General concepts
Introduction
co.brick observe continuously monitors remote systems. During the runtime of an application, various attributes of the system change:
- traffic,
- workload,
- the system is scaled up and down,
- new components are deployed,
- configuration is changed.
Each of the situations may either be normal and expected or can signal a problem. For example:
- scaling up due to increasing traffic probably is desired,
- increasing memory consumption with no additional workload may signal a problem.
Autodetection and proper classification of all possible scenarios are complex and may require knowledge of the internal implementation of the system and an understanding of the specifics of the industry in which the application operates (eg. e-commerce has different characteristics to online video streaming). co.brick observe is capable of automating this classification and can report abnormal behavior.
It defines three types of Issues: Incidents, Alerts, and Anomalies that have different characteristics and purposes.

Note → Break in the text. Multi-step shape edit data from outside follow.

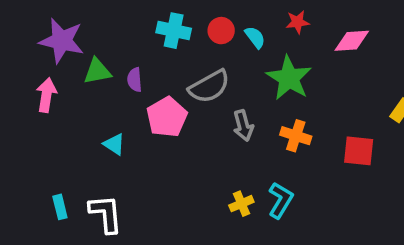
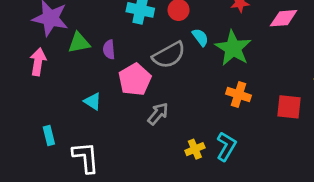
cyan semicircle: (255, 37) -> (200, 37), moved
gray arrow: (243, 126) -> (158, 114), moved, turned -125
cyan rectangle: (60, 207) -> (49, 135), moved

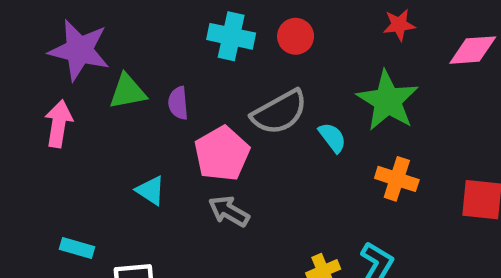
cyan semicircle: (200, 37) -> (332, 138), moved
gray arrow: (158, 114) -> (229, 211), moved, turned -100
cyan rectangle: (49, 135) -> (77, 248), turned -60

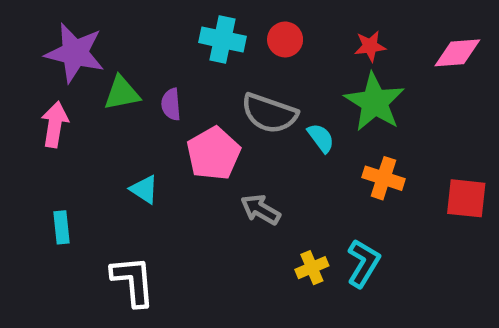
red star: (399, 25) -> (370, 46), moved
gray semicircle: (279, 112) -> (269, 113), turned 48
gray arrow: (229, 211) -> (260, 209), moved
cyan rectangle: (77, 248) -> (61, 227), moved, turned 68

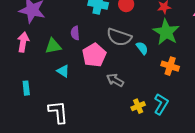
green triangle: (122, 93) -> (53, 46), moved

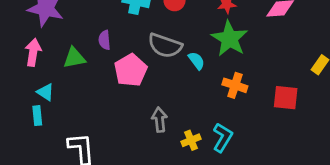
cyan triangle: (63, 71) -> (45, 92), moved
gray arrow: (115, 80) -> (159, 120), moved, turned 54

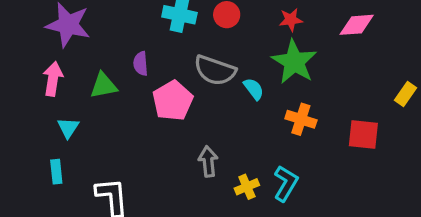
cyan triangle: (45, 92) -> (68, 128), turned 30
cyan rectangle: (37, 116) -> (56, 172), moved

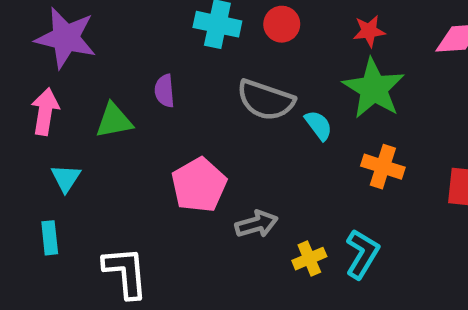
pink pentagon: (173, 101) -> (199, 185), moved
gray arrow: (208, 161) -> (256, 224), turned 80

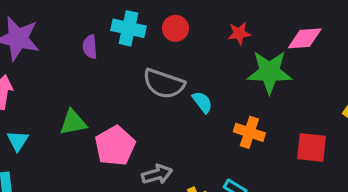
green star: (374, 88) -> (269, 72), moved, turned -30
purple semicircle: (165, 91) -> (90, 47), moved
green triangle: (114, 121) -> (73, 122), moved

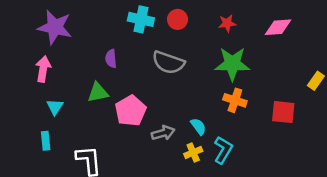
purple semicircle: (90, 47) -> (111, 59), moved
green star: (269, 72) -> (232, 64), moved
cyan semicircle: (202, 102) -> (198, 126), moved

Among other attributes, all issues have the following key features:
Attribute | Purpose | Description |
---|---|---|
Severity | Defines how big is the damage done by the issue. | For Reliability issues, high severity may mean that a service is irresponsive. For Security issues, it may indicate high scoring of a recognized vulnerability. |
Priority | Defines how urgent it is to resolve the issue. | Issues of high severity may get low priority as it is known that some special circumstances allow waiting with the fix. For example, a highly vulnerable method of a library that is never called is of low risk. |
Category | Classifies the issue into one, leading group. | Issues may be related to runtime problems (reliability), security threats, invalid configuration, and other, less frequent groups. Some issues may belong to more than one group, in this case, the fields define the single category that best denotes the area of the issue. |
Status | Current status of the issue. | Allows distinguishing ongoing issues from resolved ones. |
Incident
Incidents are actual, detected problems in the system that may lead to significant loss of functionality or are related to severe problems that need attention from the DevOps team. For example:
- service becomes irresponsive, external users cannot effectively use it,
- a new vulnerability was discovered in a library used in the system,
- sensitive data is leaking into logs.